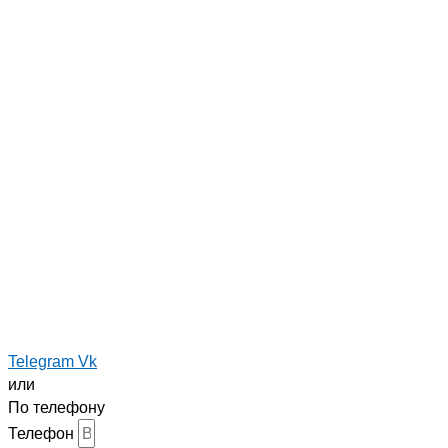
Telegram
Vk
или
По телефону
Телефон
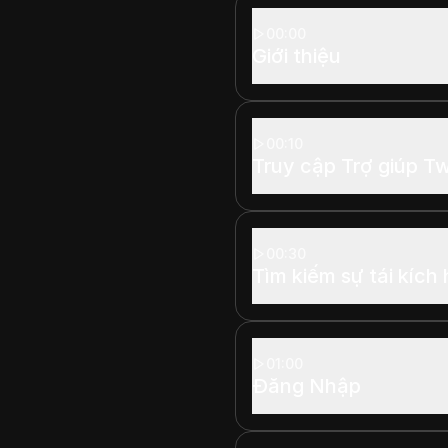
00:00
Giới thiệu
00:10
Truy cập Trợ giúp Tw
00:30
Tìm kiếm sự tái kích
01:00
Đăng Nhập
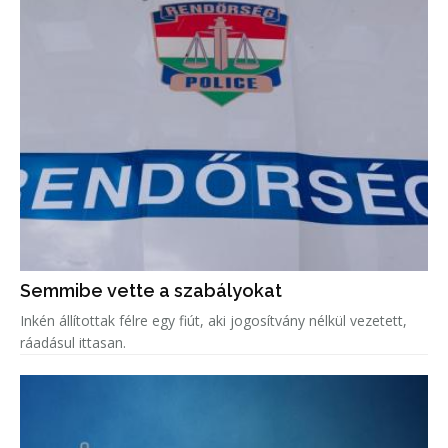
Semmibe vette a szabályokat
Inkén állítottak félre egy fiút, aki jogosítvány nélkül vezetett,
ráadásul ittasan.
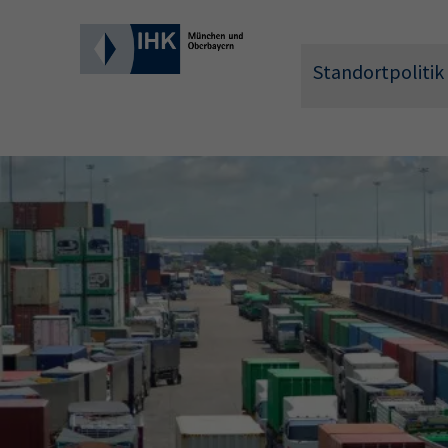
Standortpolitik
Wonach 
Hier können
------------------------------------------------
Transcribe the listing word for word, but keep its pictures out of the copy.

Telegram
Vk
или
По телефону
Телефон
00:00
Giới thiệu
00:10
Truy cập Trợ giúp Tw
00:30
Tìm kiếm sự tái kích
01:00
Đăng Nhập
Semmibe vette a szabályokat
Inkén állítottak félre egy fiút, aki jogosítvány nélkül vezetett,
ráadásul ittasan.
Standortpolitik
Wonach 
Hier können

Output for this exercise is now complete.